Gaza: Ola Abu Qomsan finds herself in hot water. The mother of four was informed by the United Nations agency for Palestinian refugees (UNRWA) early last month she could no longer work as a psychologist at a school in Gaza’s Shujaia neighbourhood.
“This was a nightmare. I had never imagined things would get so bad. Is this how UNRWA’s Palestinian employees are rewarded after providing services to their community under the harshest circumstances?” she asked.
The decision to slash jobs has placed Ola in grave economic peril, as she was the sole breadwinner in her family. Her husband is unemployed, and one of her children suffers from a pervasive developmental disorder and needs special care that has been a financial burden on her family.
“My life has turned into a living hell following this disastrous decision [by UNRWA to cut jobs]. How can my family survive after losing our only source of income? We will never succumb to this policy, we will keep protesting until we are reinstated in our jobs. This is our right, they cannot cut our jobs in this way and deprive us of the possibility to live our lives with dignity,” Ola said bitterly.

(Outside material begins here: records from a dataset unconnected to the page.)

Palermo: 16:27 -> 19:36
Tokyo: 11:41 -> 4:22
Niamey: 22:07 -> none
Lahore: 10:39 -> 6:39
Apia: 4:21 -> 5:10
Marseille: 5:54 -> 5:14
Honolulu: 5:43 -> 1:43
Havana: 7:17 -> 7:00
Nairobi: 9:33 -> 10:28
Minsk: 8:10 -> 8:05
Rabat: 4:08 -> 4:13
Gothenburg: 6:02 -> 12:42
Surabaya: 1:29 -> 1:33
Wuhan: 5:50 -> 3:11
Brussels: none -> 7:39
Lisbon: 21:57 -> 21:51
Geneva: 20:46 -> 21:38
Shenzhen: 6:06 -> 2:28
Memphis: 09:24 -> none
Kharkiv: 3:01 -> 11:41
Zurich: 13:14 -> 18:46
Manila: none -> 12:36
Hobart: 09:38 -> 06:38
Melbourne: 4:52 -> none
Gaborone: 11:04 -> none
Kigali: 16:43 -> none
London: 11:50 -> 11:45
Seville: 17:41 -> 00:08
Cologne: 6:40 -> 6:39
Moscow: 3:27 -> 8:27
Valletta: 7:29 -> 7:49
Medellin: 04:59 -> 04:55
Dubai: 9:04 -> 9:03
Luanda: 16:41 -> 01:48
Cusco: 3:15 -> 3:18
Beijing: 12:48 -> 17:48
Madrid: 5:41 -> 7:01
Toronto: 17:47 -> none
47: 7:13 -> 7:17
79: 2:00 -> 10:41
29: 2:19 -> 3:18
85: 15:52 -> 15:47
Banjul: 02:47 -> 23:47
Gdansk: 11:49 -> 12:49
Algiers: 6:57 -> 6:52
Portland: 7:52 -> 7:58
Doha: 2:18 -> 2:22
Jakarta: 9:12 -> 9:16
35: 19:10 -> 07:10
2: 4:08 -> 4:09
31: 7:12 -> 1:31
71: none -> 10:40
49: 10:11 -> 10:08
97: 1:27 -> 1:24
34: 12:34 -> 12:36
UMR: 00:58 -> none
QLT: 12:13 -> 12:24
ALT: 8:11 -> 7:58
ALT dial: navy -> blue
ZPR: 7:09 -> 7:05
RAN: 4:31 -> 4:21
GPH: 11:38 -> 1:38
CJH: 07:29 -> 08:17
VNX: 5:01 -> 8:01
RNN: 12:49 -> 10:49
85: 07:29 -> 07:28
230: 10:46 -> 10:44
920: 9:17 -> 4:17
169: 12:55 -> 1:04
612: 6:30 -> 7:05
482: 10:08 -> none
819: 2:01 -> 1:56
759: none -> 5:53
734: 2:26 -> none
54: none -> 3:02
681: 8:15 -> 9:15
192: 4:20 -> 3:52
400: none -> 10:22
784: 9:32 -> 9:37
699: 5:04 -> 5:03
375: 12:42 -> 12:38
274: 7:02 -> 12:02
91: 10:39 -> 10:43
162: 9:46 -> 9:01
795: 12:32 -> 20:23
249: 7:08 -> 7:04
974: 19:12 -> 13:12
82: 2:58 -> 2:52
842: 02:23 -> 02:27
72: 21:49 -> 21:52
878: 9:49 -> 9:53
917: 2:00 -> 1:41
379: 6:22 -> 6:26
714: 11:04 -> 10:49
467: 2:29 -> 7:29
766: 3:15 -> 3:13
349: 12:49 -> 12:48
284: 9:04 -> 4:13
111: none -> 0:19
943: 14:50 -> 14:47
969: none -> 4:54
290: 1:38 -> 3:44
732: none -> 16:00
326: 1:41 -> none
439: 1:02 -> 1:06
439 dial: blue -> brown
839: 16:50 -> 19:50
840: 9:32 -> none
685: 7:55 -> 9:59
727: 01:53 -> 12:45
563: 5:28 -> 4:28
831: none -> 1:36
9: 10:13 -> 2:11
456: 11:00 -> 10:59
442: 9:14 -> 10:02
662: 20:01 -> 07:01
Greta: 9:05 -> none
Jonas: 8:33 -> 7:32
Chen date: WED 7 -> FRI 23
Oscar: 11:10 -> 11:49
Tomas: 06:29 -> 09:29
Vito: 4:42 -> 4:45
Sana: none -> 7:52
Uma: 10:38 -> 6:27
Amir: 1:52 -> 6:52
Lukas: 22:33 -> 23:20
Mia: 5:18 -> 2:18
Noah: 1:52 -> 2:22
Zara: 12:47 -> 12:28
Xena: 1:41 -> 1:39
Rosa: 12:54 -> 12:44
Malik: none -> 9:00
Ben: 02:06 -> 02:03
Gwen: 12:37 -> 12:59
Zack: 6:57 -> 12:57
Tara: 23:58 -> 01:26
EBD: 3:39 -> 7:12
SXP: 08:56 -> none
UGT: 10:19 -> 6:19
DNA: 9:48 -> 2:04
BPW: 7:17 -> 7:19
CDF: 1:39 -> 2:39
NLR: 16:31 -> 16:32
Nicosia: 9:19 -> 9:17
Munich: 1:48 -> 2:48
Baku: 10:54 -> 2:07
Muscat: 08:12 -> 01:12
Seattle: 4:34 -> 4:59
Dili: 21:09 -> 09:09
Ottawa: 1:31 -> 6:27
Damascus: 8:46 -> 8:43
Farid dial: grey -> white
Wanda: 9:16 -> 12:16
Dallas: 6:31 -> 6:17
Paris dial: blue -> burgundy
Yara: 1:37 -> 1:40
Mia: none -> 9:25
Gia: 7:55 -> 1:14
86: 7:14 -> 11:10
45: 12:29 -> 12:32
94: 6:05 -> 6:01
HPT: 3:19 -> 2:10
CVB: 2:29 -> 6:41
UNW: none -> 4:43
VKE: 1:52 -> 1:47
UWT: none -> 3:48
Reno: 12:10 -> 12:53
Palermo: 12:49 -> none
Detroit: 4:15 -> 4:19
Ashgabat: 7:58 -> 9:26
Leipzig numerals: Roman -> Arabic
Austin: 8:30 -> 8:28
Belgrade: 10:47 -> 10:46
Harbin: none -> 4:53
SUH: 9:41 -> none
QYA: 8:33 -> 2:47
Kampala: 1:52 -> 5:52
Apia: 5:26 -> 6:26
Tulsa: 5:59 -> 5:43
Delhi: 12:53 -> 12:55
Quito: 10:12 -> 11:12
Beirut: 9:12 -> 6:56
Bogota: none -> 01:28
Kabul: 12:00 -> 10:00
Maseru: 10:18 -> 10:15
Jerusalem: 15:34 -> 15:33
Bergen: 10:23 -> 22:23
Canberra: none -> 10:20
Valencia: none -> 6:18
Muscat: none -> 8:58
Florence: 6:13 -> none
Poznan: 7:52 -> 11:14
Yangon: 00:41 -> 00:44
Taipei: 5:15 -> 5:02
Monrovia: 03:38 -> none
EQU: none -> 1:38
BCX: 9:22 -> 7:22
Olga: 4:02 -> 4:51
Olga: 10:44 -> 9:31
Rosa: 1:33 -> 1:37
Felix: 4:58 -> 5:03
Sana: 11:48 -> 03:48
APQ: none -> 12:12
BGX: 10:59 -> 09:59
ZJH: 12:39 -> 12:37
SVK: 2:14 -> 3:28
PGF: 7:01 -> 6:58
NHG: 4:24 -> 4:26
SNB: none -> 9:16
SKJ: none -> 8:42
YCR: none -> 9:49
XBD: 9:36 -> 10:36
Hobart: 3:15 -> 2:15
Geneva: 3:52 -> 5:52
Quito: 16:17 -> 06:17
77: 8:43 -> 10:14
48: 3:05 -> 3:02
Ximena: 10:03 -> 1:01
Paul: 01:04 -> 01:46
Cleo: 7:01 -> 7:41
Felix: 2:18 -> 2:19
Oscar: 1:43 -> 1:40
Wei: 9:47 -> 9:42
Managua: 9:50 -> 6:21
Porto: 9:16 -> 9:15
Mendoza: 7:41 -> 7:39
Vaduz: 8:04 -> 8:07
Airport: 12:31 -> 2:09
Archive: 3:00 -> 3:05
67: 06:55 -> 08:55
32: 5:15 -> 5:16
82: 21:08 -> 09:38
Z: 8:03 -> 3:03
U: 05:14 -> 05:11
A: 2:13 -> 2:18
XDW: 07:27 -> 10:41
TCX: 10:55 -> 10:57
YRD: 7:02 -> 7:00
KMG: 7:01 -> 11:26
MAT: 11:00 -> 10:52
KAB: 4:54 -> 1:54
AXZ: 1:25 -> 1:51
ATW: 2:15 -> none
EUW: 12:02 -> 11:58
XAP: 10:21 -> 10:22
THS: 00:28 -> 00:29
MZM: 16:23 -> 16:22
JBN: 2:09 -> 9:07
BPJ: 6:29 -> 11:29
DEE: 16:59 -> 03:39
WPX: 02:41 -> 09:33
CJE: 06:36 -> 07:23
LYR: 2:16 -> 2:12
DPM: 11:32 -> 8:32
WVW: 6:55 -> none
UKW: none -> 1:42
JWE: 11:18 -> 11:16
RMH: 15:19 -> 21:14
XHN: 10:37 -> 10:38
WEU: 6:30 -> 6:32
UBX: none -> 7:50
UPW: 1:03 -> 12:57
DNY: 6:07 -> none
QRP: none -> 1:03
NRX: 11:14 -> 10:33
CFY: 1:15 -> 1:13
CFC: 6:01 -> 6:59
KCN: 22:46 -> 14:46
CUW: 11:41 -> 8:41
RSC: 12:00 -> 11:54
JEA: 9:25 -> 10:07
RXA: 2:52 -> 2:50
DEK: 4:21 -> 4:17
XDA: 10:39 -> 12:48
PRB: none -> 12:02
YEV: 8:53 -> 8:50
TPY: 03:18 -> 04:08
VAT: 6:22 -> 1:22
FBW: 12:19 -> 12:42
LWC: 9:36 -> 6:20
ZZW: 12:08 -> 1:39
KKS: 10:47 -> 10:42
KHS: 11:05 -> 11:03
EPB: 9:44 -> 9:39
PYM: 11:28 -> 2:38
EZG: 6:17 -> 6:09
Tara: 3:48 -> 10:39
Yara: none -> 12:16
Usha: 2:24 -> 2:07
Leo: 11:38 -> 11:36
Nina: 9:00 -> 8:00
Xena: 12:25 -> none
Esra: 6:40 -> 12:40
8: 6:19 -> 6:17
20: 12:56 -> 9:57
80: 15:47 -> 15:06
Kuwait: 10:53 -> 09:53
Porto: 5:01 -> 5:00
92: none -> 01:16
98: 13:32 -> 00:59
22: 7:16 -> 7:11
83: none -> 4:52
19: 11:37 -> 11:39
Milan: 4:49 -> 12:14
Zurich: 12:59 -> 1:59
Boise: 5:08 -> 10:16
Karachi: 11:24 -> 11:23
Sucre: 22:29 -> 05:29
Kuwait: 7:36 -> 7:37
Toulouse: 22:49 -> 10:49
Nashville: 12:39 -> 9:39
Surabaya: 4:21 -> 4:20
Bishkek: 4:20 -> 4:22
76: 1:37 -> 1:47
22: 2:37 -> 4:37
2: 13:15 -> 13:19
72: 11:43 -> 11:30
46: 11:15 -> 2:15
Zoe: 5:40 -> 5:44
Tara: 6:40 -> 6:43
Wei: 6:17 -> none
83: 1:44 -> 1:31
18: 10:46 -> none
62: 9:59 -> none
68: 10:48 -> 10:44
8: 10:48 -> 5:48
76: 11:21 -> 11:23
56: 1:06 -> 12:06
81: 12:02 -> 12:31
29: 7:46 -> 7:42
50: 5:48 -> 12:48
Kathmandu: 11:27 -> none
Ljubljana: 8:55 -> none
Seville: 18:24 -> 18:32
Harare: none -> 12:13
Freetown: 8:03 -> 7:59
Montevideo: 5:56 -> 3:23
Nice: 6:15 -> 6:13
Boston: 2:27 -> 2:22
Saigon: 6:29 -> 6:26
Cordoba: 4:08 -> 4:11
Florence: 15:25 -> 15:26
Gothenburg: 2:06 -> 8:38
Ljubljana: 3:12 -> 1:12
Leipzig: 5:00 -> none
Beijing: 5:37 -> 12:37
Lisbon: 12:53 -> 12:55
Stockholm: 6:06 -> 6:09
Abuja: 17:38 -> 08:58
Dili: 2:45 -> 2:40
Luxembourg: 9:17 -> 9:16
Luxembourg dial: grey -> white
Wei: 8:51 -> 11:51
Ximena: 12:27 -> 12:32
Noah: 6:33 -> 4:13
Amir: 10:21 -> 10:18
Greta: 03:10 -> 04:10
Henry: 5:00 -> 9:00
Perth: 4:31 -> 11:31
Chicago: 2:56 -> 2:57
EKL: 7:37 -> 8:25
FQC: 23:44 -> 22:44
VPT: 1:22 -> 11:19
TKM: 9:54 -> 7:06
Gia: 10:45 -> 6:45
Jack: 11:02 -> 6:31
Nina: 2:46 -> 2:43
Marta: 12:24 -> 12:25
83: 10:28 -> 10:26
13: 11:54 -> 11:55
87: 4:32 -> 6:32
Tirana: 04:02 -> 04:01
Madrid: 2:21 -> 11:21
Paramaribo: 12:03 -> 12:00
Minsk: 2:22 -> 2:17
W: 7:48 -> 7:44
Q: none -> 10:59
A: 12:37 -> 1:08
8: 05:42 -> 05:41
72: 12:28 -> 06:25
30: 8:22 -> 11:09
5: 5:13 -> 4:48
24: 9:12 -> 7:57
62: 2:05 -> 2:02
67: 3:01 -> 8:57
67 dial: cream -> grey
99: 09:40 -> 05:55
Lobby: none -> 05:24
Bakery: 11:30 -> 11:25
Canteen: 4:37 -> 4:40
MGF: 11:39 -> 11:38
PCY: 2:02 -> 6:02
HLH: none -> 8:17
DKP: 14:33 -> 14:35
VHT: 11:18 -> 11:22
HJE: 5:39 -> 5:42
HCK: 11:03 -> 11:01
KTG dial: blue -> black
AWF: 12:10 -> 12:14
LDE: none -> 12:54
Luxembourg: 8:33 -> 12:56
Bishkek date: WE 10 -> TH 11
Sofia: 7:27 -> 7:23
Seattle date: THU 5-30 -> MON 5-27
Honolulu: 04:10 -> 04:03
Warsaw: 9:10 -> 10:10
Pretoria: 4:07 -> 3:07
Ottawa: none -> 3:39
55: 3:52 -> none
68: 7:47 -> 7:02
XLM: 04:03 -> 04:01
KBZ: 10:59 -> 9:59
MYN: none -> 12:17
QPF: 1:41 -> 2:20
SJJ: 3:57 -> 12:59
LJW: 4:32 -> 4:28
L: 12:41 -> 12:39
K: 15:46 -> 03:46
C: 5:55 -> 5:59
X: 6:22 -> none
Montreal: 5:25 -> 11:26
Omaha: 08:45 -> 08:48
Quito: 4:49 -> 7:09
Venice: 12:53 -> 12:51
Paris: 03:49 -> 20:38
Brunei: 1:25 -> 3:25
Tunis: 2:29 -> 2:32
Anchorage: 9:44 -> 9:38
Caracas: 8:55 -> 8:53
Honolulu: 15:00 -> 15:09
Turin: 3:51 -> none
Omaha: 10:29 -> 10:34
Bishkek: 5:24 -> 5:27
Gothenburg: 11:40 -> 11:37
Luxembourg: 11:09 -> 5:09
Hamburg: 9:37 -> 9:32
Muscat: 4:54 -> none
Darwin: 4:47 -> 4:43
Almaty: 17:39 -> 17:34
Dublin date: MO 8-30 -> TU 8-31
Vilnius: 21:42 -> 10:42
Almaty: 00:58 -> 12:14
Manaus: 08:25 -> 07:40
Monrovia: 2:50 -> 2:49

UNRWA laid off 158 teachers, and 194 other employees who work under the contract system. It has also informed 600 other workers and teachers their contracts will be terminated by the end of 2018, due to acute shortages.
“Dangerous aid cuts”
On August 24, the US announced it had cancelled more than $200 million in aid for the Palestinians in the Gaza Strip and West Bank. Days later, it said it would end funding for UNRWA, describing the organisation was “irredeemably flawed”. The US, traditionally the biggest donor for UNRWA, has provided only $60 million this year, compared to the $365 million it used to pay in previous years.
The severe cuts will have a profoundly negative impact on the devastated coastal enclave, which as a result of the decade-long Israeli blockade and three devastating wars launched by the occupation regime, is suffering from crumbling infrastructure and acute poverty. Amal Al Batsh, deputy head of UNRWA’s workers’ syndicate in Gaza, warned the drastic cuts to the relief and education programmes of the agency will have potentially dangerous implications.
“We are very concerned about the impact [the cuts are having on the] UN’s operations in Gaza, in important fields like education, public services, health, and other crucial programmes. A majority of Gaza residents are dependent on UNRWA and what it used to provide — basic commodities such as flour, rice, sugar, milk, and other necessities that helped Gaza’s families survive under these dire circumstances,” she said.
A breakdown in education is also feared, she added, after UNRWA started laying off teachers from schools. “The only option provided for the affected communities like those who lost their jobs or those who are no longer receiving aid is to protest and demand their rights.”
Halima Sarhan fainted during protests held near the UN’s headquarters in Gaza city. The mother of seven has been a regular participant at these protests and said she will not stop this until she gets her job back. “I cannot endure this situation. I suffer from diabetes, high blood pressure, and had a blood coagulation four months ago,” she said, breaking down. Her husband is also unemployed and she has to meet her family’s growing demands.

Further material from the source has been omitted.